To do: Below are the entries. Transcribe exactly the lines from the one with "zwłaszcza przyczynienie się" through the one with "telefonu wymagającego trzymania słuchawki lub", ends included, and leave out all others.

Supplied material:
#####

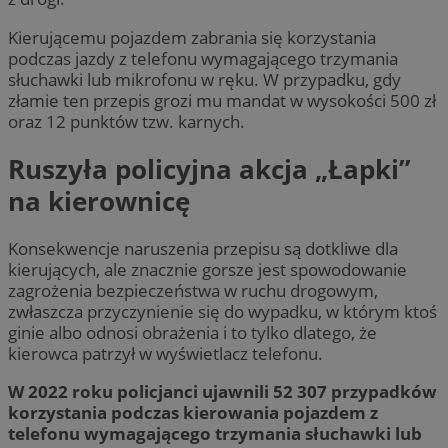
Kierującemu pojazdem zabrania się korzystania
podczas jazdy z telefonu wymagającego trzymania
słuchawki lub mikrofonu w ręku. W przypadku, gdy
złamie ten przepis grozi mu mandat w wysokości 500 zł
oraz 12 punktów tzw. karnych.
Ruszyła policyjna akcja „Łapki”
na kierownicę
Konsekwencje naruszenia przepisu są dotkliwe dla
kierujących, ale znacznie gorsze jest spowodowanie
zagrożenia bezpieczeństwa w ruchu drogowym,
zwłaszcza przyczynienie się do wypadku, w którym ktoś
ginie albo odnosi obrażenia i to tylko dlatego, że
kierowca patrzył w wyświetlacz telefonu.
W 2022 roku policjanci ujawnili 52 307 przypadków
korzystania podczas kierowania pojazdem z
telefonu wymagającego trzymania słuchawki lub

#####

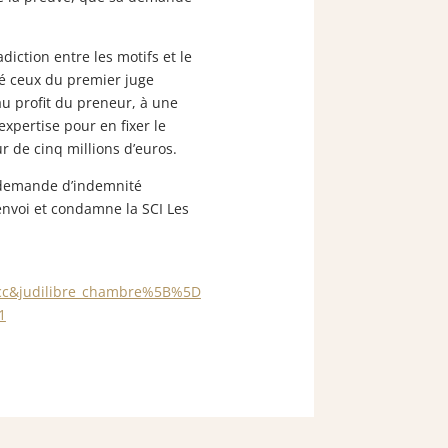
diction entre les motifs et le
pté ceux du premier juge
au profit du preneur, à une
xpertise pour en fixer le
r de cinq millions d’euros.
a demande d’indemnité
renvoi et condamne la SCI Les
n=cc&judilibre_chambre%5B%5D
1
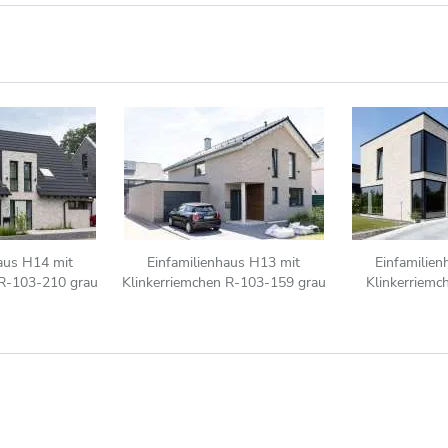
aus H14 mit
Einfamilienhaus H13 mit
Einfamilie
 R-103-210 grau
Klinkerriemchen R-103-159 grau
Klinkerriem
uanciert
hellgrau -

#####

Solution to this exercise:
zwłaszcza przyczynienie się do wypadku, w którym ktoś
ginie albo odnosi obrażenia i to tylko dlatego, że
kierowca patrzył w wyświetlacz telefonu.
W 2022 roku policjanci ujawnili 52 307 przypadków
korzystania podczas kierowania pojazdem z
telefonu wymagającego trzymania słuchawki lub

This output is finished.